Isarat merebahkan dirinya di lantai, kemudian memejamkan matanya. Memunggungi Adzan. Setelah beberapa saat ia tenggelam dalam keheningan, suara derit pintu yang nyaring menyentuh gendang telinganya dan ia diselimuti kesenyapan lagi.

Perlahan, senja melukiskan sapuan warna jingga kemerahan yang membias masuk dari jendela yang terbuka. Empat kotak kemerahan membayang di permukaan tubuh Isarat yang masih berbaring miring. Dan ia lenyap perlahan, meninggalkan pria itu.

 ***

Isarat membuka matanya dengan kaget. Mengerjapkan matanya, ia mengingat-ngingat sejak kapan ia tertidur. Ia hanya ingat rasa nelangsa yang menyelimutinya hingga yang ia inginkan hanya berbaring.

Dan rupanya Adzan telah pulang. Oh, ya, ia ingat suara pintu berderit. Pria itu bangkit dan melihat ke luar jendela. Kelam. Sebenar-benar kelam karena ia lupa menyalakan pintu teras depan. Kalau sudah begini, rasanya ia terpisah dari dunia.

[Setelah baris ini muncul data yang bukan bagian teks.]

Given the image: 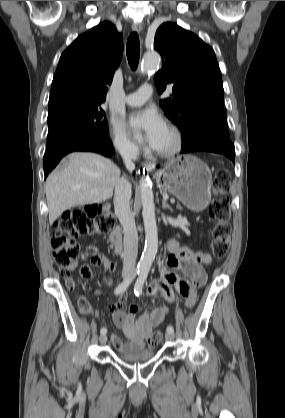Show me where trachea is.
Listing matches in <instances>:
<instances>
[{
	"label": "trachea",
	"instance_id": "1",
	"mask_svg": "<svg viewBox=\"0 0 285 418\" xmlns=\"http://www.w3.org/2000/svg\"><path fill=\"white\" fill-rule=\"evenodd\" d=\"M126 53L131 68L135 70L138 66L140 58L139 36L136 32H133L128 38Z\"/></svg>",
	"mask_w": 285,
	"mask_h": 418
}]
</instances>
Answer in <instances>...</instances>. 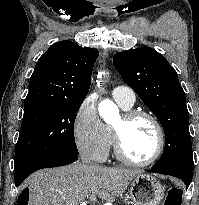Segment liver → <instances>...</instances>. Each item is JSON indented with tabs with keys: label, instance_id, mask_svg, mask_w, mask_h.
I'll use <instances>...</instances> for the list:
<instances>
[{
	"label": "liver",
	"instance_id": "liver-1",
	"mask_svg": "<svg viewBox=\"0 0 199 205\" xmlns=\"http://www.w3.org/2000/svg\"><path fill=\"white\" fill-rule=\"evenodd\" d=\"M140 173L84 163L43 169L27 179L29 205H81L92 195L113 202Z\"/></svg>",
	"mask_w": 199,
	"mask_h": 205
}]
</instances>
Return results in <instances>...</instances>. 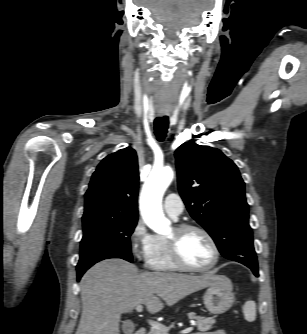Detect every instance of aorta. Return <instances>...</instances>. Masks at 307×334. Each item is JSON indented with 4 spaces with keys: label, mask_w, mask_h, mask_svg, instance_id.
<instances>
[{
    "label": "aorta",
    "mask_w": 307,
    "mask_h": 334,
    "mask_svg": "<svg viewBox=\"0 0 307 334\" xmlns=\"http://www.w3.org/2000/svg\"><path fill=\"white\" fill-rule=\"evenodd\" d=\"M173 177L174 173L170 167L154 169L141 191V216L146 225L158 234H167L171 229V222L162 210V198Z\"/></svg>",
    "instance_id": "762f6f07"
}]
</instances>
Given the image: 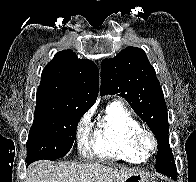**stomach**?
Listing matches in <instances>:
<instances>
[{
	"mask_svg": "<svg viewBox=\"0 0 196 182\" xmlns=\"http://www.w3.org/2000/svg\"><path fill=\"white\" fill-rule=\"evenodd\" d=\"M125 182H157L154 177L146 175L141 172H136L135 174L128 177Z\"/></svg>",
	"mask_w": 196,
	"mask_h": 182,
	"instance_id": "1",
	"label": "stomach"
}]
</instances>
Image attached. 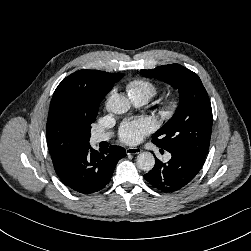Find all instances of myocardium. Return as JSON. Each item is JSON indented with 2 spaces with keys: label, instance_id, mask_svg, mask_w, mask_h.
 Segmentation results:
<instances>
[{
  "label": "myocardium",
  "instance_id": "1",
  "mask_svg": "<svg viewBox=\"0 0 251 251\" xmlns=\"http://www.w3.org/2000/svg\"><path fill=\"white\" fill-rule=\"evenodd\" d=\"M179 107V100L176 97H172L166 100L161 107V113L165 118L172 117Z\"/></svg>",
  "mask_w": 251,
  "mask_h": 251
}]
</instances>
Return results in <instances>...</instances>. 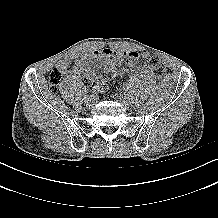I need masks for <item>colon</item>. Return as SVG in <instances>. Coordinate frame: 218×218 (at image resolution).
<instances>
[{
	"mask_svg": "<svg viewBox=\"0 0 218 218\" xmlns=\"http://www.w3.org/2000/svg\"><path fill=\"white\" fill-rule=\"evenodd\" d=\"M139 56L138 54H133L130 56L126 65L120 69L116 67H111L101 74V76L93 83L94 89L98 93H104L108 91V81L127 73L131 67H134L138 64ZM148 67L152 74L158 78H162L165 75L166 68L164 63L156 56H151L148 60ZM62 72L55 68L49 75V86L52 92L56 91L57 86L61 82Z\"/></svg>",
	"mask_w": 218,
	"mask_h": 218,
	"instance_id": "1",
	"label": "colon"
}]
</instances>
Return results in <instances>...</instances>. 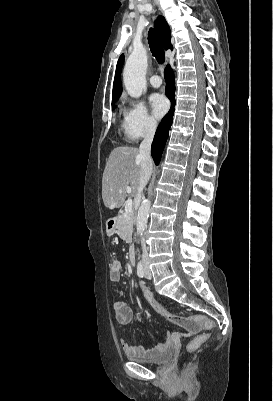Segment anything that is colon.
Wrapping results in <instances>:
<instances>
[{"label": "colon", "instance_id": "1", "mask_svg": "<svg viewBox=\"0 0 273 401\" xmlns=\"http://www.w3.org/2000/svg\"><path fill=\"white\" fill-rule=\"evenodd\" d=\"M137 292L139 293V297L147 301L150 307H154L155 313H158L162 317L168 316V319L177 324L179 328H183L185 333H199L197 337H191L188 344L185 345V352L188 356H191L192 353L201 352V347L208 340V335L203 332H205L206 328L213 330V327L216 325L213 319H204L201 314H193V319H186L179 312H171V308L167 304H162L160 299L153 294L147 283H142ZM181 372H185V369H181ZM184 378H188V375H184Z\"/></svg>", "mask_w": 273, "mask_h": 401}]
</instances>
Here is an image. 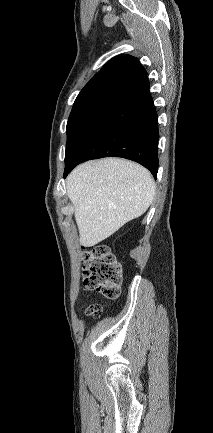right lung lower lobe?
Masks as SVG:
<instances>
[{"label":"right lung lower lobe","instance_id":"obj_1","mask_svg":"<svg viewBox=\"0 0 213 433\" xmlns=\"http://www.w3.org/2000/svg\"><path fill=\"white\" fill-rule=\"evenodd\" d=\"M149 81L143 77L104 107L85 127L65 155L64 177L79 163L122 157L158 171V121Z\"/></svg>","mask_w":213,"mask_h":433}]
</instances>
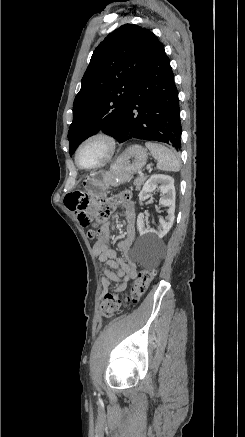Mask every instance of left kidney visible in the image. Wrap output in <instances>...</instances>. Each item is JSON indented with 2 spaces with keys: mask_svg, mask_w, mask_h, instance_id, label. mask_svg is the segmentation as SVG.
Segmentation results:
<instances>
[{
  "mask_svg": "<svg viewBox=\"0 0 245 437\" xmlns=\"http://www.w3.org/2000/svg\"><path fill=\"white\" fill-rule=\"evenodd\" d=\"M158 184H160L159 187ZM156 188H158L162 194V197L159 200V205L167 208L168 215L165 218H159V226L157 230H148L144 223L146 217L144 213H140L137 217V229L141 236L147 235L154 239H161L169 232L175 219L176 193L174 179L171 176L164 174L152 175L144 184L139 194L140 205H143V201L148 199Z\"/></svg>",
  "mask_w": 245,
  "mask_h": 437,
  "instance_id": "5707ae66",
  "label": "left kidney"
}]
</instances>
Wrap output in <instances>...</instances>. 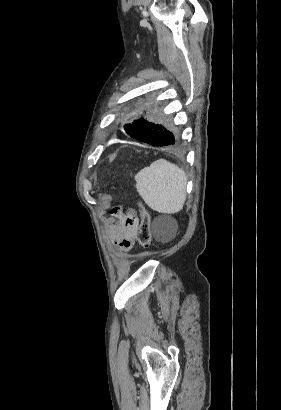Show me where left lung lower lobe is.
Returning a JSON list of instances; mask_svg holds the SVG:
<instances>
[{
  "label": "left lung lower lobe",
  "mask_w": 281,
  "mask_h": 410,
  "mask_svg": "<svg viewBox=\"0 0 281 410\" xmlns=\"http://www.w3.org/2000/svg\"><path fill=\"white\" fill-rule=\"evenodd\" d=\"M125 131L132 138L146 142L153 146H174V135L160 124L151 123L143 118L125 125Z\"/></svg>",
  "instance_id": "left-lung-lower-lobe-1"
}]
</instances>
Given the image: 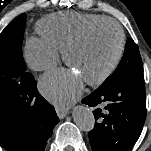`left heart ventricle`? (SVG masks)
<instances>
[{
	"label": "left heart ventricle",
	"mask_w": 151,
	"mask_h": 151,
	"mask_svg": "<svg viewBox=\"0 0 151 151\" xmlns=\"http://www.w3.org/2000/svg\"><path fill=\"white\" fill-rule=\"evenodd\" d=\"M118 49V34L112 25L93 30L86 40L69 53V66L84 81L103 73L114 60Z\"/></svg>",
	"instance_id": "1"
}]
</instances>
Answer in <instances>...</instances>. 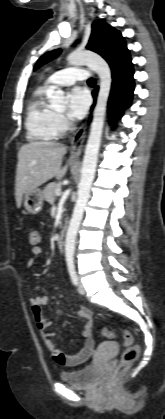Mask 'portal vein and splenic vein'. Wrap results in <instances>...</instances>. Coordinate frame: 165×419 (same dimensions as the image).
I'll return each instance as SVG.
<instances>
[{"label":"portal vein and splenic vein","mask_w":165,"mask_h":419,"mask_svg":"<svg viewBox=\"0 0 165 419\" xmlns=\"http://www.w3.org/2000/svg\"><path fill=\"white\" fill-rule=\"evenodd\" d=\"M55 194H56V196H60L61 195V189L60 188L56 189Z\"/></svg>","instance_id":"obj_1"}]
</instances>
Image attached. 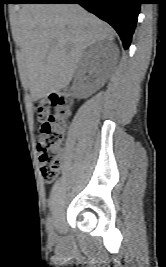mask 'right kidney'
Instances as JSON below:
<instances>
[{
  "label": "right kidney",
  "instance_id": "1",
  "mask_svg": "<svg viewBox=\"0 0 166 267\" xmlns=\"http://www.w3.org/2000/svg\"><path fill=\"white\" fill-rule=\"evenodd\" d=\"M105 55L106 49L102 43L93 44L83 55L80 62L81 69L77 73V83L75 85V89L79 92L80 96L88 97L97 90V80L89 79L85 76V73L88 67H93L95 73L100 74L103 70L102 58Z\"/></svg>",
  "mask_w": 166,
  "mask_h": 267
}]
</instances>
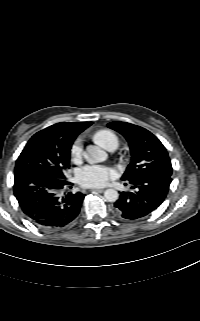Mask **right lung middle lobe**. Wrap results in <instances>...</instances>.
<instances>
[{
  "label": "right lung middle lobe",
  "mask_w": 200,
  "mask_h": 321,
  "mask_svg": "<svg viewBox=\"0 0 200 321\" xmlns=\"http://www.w3.org/2000/svg\"><path fill=\"white\" fill-rule=\"evenodd\" d=\"M69 143L58 142L46 129L31 137L16 161L15 174L32 170L44 171L56 179L66 180L70 167Z\"/></svg>",
  "instance_id": "obj_1"
}]
</instances>
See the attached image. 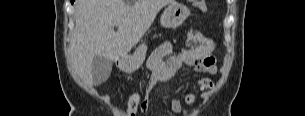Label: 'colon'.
Returning a JSON list of instances; mask_svg holds the SVG:
<instances>
[{"mask_svg": "<svg viewBox=\"0 0 305 116\" xmlns=\"http://www.w3.org/2000/svg\"><path fill=\"white\" fill-rule=\"evenodd\" d=\"M142 97L138 93L132 94L123 109L122 116H137L138 112L141 110Z\"/></svg>", "mask_w": 305, "mask_h": 116, "instance_id": "colon-1", "label": "colon"}]
</instances>
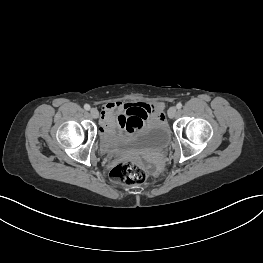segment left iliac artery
<instances>
[{
	"label": "left iliac artery",
	"instance_id": "obj_1",
	"mask_svg": "<svg viewBox=\"0 0 263 263\" xmlns=\"http://www.w3.org/2000/svg\"><path fill=\"white\" fill-rule=\"evenodd\" d=\"M176 107H177V109H181L182 108V104L181 103H177Z\"/></svg>",
	"mask_w": 263,
	"mask_h": 263
}]
</instances>
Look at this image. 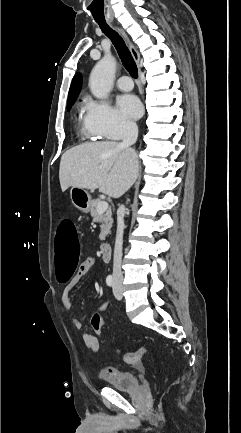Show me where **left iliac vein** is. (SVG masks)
<instances>
[{"label": "left iliac vein", "mask_w": 241, "mask_h": 433, "mask_svg": "<svg viewBox=\"0 0 241 433\" xmlns=\"http://www.w3.org/2000/svg\"><path fill=\"white\" fill-rule=\"evenodd\" d=\"M113 293L117 300L122 299V287L121 284L117 281H115L113 284Z\"/></svg>", "instance_id": "left-iliac-vein-1"}]
</instances>
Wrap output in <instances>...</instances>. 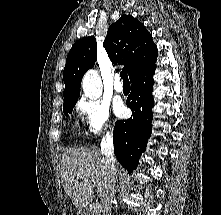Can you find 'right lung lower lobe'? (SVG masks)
<instances>
[{
    "label": "right lung lower lobe",
    "mask_w": 221,
    "mask_h": 215,
    "mask_svg": "<svg viewBox=\"0 0 221 215\" xmlns=\"http://www.w3.org/2000/svg\"><path fill=\"white\" fill-rule=\"evenodd\" d=\"M155 61L130 78L132 92L127 98V105L132 110V117L117 121L114 127V153L129 173L138 166L151 134Z\"/></svg>",
    "instance_id": "1"
}]
</instances>
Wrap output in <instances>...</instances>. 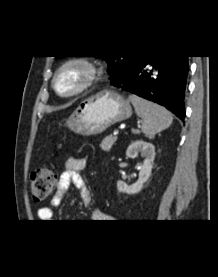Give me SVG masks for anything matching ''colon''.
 <instances>
[{"label":"colon","instance_id":"5ec220e1","mask_svg":"<svg viewBox=\"0 0 218 277\" xmlns=\"http://www.w3.org/2000/svg\"><path fill=\"white\" fill-rule=\"evenodd\" d=\"M57 182L55 173L48 168H39L31 174L32 196L37 201L45 200L53 192Z\"/></svg>","mask_w":218,"mask_h":277}]
</instances>
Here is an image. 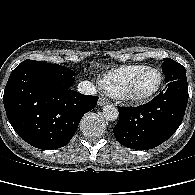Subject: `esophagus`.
I'll list each match as a JSON object with an SVG mask.
<instances>
[{
  "label": "esophagus",
  "mask_w": 195,
  "mask_h": 195,
  "mask_svg": "<svg viewBox=\"0 0 195 195\" xmlns=\"http://www.w3.org/2000/svg\"><path fill=\"white\" fill-rule=\"evenodd\" d=\"M108 103H109V100L106 99V98H104L103 96H101V97L99 98V100H98V105H99V106H104V105H106V104H108Z\"/></svg>",
  "instance_id": "obj_1"
}]
</instances>
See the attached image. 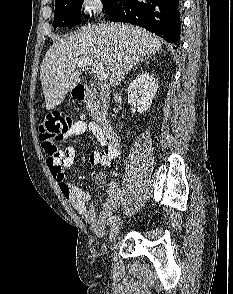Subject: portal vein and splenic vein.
<instances>
[{
	"label": "portal vein and splenic vein",
	"mask_w": 233,
	"mask_h": 294,
	"mask_svg": "<svg viewBox=\"0 0 233 294\" xmlns=\"http://www.w3.org/2000/svg\"><path fill=\"white\" fill-rule=\"evenodd\" d=\"M88 66H92L98 76V79L100 81H104L108 78L109 76V70L106 69L103 65V63L95 61V60H88V59H84L81 62L78 63L77 67L78 68H84V67H88Z\"/></svg>",
	"instance_id": "obj_1"
}]
</instances>
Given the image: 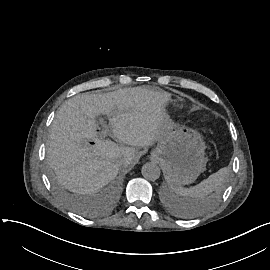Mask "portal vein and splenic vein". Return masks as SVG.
I'll use <instances>...</instances> for the list:
<instances>
[{"mask_svg":"<svg viewBox=\"0 0 270 270\" xmlns=\"http://www.w3.org/2000/svg\"><path fill=\"white\" fill-rule=\"evenodd\" d=\"M98 122H99L101 128L103 129L100 133V136L98 137V140L100 141V143H103L106 140L107 134L113 133V129H111V126H110V128H108V131L104 129L107 125L106 124L107 121L105 119H100Z\"/></svg>","mask_w":270,"mask_h":270,"instance_id":"1","label":"portal vein and splenic vein"}]
</instances>
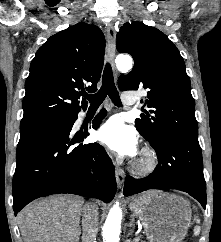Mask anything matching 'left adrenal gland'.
<instances>
[{
	"label": "left adrenal gland",
	"mask_w": 221,
	"mask_h": 242,
	"mask_svg": "<svg viewBox=\"0 0 221 242\" xmlns=\"http://www.w3.org/2000/svg\"><path fill=\"white\" fill-rule=\"evenodd\" d=\"M133 221H134V216H131V221H130V223H129V226H130V227L134 226ZM132 231H133V230L130 231L129 235L132 234ZM127 242H130V241H127Z\"/></svg>",
	"instance_id": "obj_1"
}]
</instances>
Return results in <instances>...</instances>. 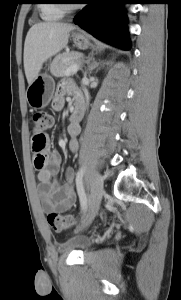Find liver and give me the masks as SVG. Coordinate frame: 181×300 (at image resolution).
Segmentation results:
<instances>
[{
	"instance_id": "obj_1",
	"label": "liver",
	"mask_w": 181,
	"mask_h": 300,
	"mask_svg": "<svg viewBox=\"0 0 181 300\" xmlns=\"http://www.w3.org/2000/svg\"><path fill=\"white\" fill-rule=\"evenodd\" d=\"M71 24L41 22L33 25L24 43V70L29 85L33 83L42 65L67 46Z\"/></svg>"
}]
</instances>
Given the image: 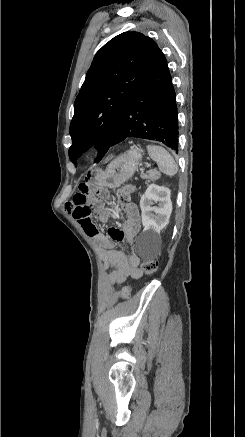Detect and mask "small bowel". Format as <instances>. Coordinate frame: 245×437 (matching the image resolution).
Instances as JSON below:
<instances>
[{"label": "small bowel", "instance_id": "small-bowel-1", "mask_svg": "<svg viewBox=\"0 0 245 437\" xmlns=\"http://www.w3.org/2000/svg\"><path fill=\"white\" fill-rule=\"evenodd\" d=\"M77 192L66 204L65 210L77 220L84 232L94 241L100 256L105 262L104 269H111L109 281L111 284H122L127 278H139V257L136 254L128 256L123 250L116 249L114 242H127L132 244L140 230V212L136 204L125 203L121 209L126 215L122 227H112L105 235L97 229L90 217L92 206L85 203L87 192H90V183H77ZM111 209L103 211L99 220L106 222Z\"/></svg>", "mask_w": 245, "mask_h": 437}]
</instances>
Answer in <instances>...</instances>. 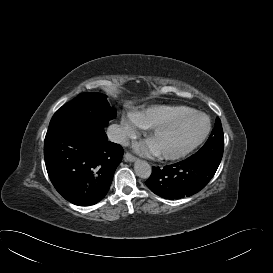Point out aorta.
<instances>
[{
	"mask_svg": "<svg viewBox=\"0 0 273 273\" xmlns=\"http://www.w3.org/2000/svg\"><path fill=\"white\" fill-rule=\"evenodd\" d=\"M134 170L136 175L143 179L149 178L152 172L151 166L144 160H136Z\"/></svg>",
	"mask_w": 273,
	"mask_h": 273,
	"instance_id": "aorta-1",
	"label": "aorta"
}]
</instances>
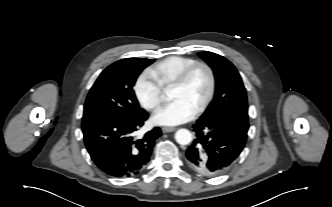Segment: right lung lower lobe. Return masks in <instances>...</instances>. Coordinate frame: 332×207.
Masks as SVG:
<instances>
[{"mask_svg": "<svg viewBox=\"0 0 332 207\" xmlns=\"http://www.w3.org/2000/svg\"><path fill=\"white\" fill-rule=\"evenodd\" d=\"M147 118L148 113L143 111L129 118L102 116L82 122L86 148L102 171L114 177H130L144 168L161 135L160 128L155 127L142 139L132 137Z\"/></svg>", "mask_w": 332, "mask_h": 207, "instance_id": "obj_1", "label": "right lung lower lobe"}]
</instances>
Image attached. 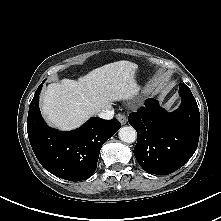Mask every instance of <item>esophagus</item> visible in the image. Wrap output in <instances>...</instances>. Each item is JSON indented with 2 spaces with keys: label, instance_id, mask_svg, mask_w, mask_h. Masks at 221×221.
Listing matches in <instances>:
<instances>
[{
  "label": "esophagus",
  "instance_id": "1",
  "mask_svg": "<svg viewBox=\"0 0 221 221\" xmlns=\"http://www.w3.org/2000/svg\"><path fill=\"white\" fill-rule=\"evenodd\" d=\"M116 118L118 119V121H119L122 125L126 124V122H127L126 116H125L124 114H122V113L117 114V115H116Z\"/></svg>",
  "mask_w": 221,
  "mask_h": 221
}]
</instances>
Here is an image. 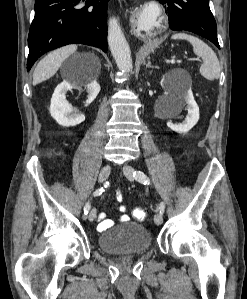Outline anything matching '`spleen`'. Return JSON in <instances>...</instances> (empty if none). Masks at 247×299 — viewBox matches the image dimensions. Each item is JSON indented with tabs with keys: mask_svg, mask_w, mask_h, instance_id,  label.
<instances>
[{
	"mask_svg": "<svg viewBox=\"0 0 247 299\" xmlns=\"http://www.w3.org/2000/svg\"><path fill=\"white\" fill-rule=\"evenodd\" d=\"M172 39H183L191 43L194 53L203 60L199 72L204 78L212 81L220 77L221 67L217 55L205 42L186 33L174 34Z\"/></svg>",
	"mask_w": 247,
	"mask_h": 299,
	"instance_id": "3e777b00",
	"label": "spleen"
}]
</instances>
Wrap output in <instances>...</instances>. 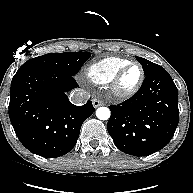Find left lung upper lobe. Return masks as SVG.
Segmentation results:
<instances>
[{
    "instance_id": "obj_1",
    "label": "left lung upper lobe",
    "mask_w": 193,
    "mask_h": 193,
    "mask_svg": "<svg viewBox=\"0 0 193 193\" xmlns=\"http://www.w3.org/2000/svg\"><path fill=\"white\" fill-rule=\"evenodd\" d=\"M136 59L142 65L145 75H147L148 73H150L151 71H153L154 69H156L159 66L141 57H136Z\"/></svg>"
}]
</instances>
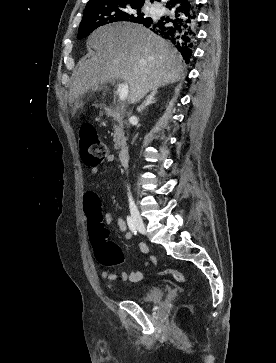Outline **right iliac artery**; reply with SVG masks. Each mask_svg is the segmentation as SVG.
<instances>
[{
  "instance_id": "1",
  "label": "right iliac artery",
  "mask_w": 276,
  "mask_h": 363,
  "mask_svg": "<svg viewBox=\"0 0 276 363\" xmlns=\"http://www.w3.org/2000/svg\"><path fill=\"white\" fill-rule=\"evenodd\" d=\"M127 224L129 226V229L136 235V233H137L136 227L133 222V219L130 216H127Z\"/></svg>"
}]
</instances>
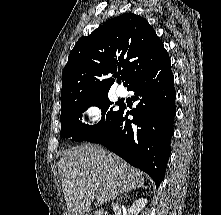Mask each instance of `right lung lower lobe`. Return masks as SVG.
<instances>
[{
  "label": "right lung lower lobe",
  "instance_id": "obj_1",
  "mask_svg": "<svg viewBox=\"0 0 221 215\" xmlns=\"http://www.w3.org/2000/svg\"><path fill=\"white\" fill-rule=\"evenodd\" d=\"M128 90L134 91V99L140 101L136 108L129 111L122 106L114 123L88 141L106 146L145 171L158 187L164 179L176 115L170 58L136 79ZM128 115L133 120H128Z\"/></svg>",
  "mask_w": 221,
  "mask_h": 215
}]
</instances>
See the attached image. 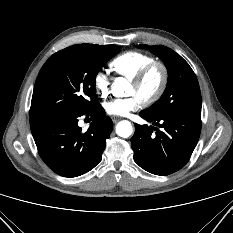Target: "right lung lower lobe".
Instances as JSON below:
<instances>
[{
    "mask_svg": "<svg viewBox=\"0 0 233 233\" xmlns=\"http://www.w3.org/2000/svg\"><path fill=\"white\" fill-rule=\"evenodd\" d=\"M82 115L94 120L86 132L78 126ZM31 132L46 165L63 177L89 172L102 159L113 129L99 102L85 113H52L30 117Z\"/></svg>",
    "mask_w": 233,
    "mask_h": 233,
    "instance_id": "98d812e1",
    "label": "right lung lower lobe"
}]
</instances>
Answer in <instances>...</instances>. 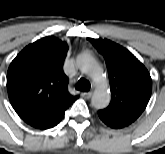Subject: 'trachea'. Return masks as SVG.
Returning <instances> with one entry per match:
<instances>
[{"mask_svg": "<svg viewBox=\"0 0 165 154\" xmlns=\"http://www.w3.org/2000/svg\"><path fill=\"white\" fill-rule=\"evenodd\" d=\"M75 88H76L77 90H79V91L87 92V91L90 90V83H89L86 79L81 78V79L77 82Z\"/></svg>", "mask_w": 165, "mask_h": 154, "instance_id": "1", "label": "trachea"}]
</instances>
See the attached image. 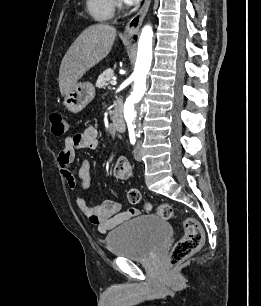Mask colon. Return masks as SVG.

Tidak mendengar apa pun dan tidak pula melihat apa pun. Bersyukurlah nyamuk-nyamuk masih mengingatkannya soal hidup. Dan ia membiarkan mereka makan hingga kenyang sementara ia menatap langit-langit ruang tamunya. Sekalipun kelam, bagian matanya berbelas kasihan memberikan sedikit bayang-bayang untuk matanya.

Cemburu. Kata baru.

Baru kali ini ia tidak menyukai suatu kata. Satu kata yang membuat dadanya sesak. Bukan hanya karena mengingat ia yang hilang, mengingat betapa sempit kehendaknya. Keinginan menguasai, keinginan memiliki. Seakan-akan Kevia adalah barang yang tak berarti.

Imaji-imaji kenangan yang terserak di kepalanya satu per satu berkelebat di kepalanya. Tidak lagi imaji itu berisi yang buruk-buruk saja, tapi dipenuhi dengan gambaran-gambaran yang indah, yang menyejukkan. Dan hampir kesemuanya diisi oleh Kevia.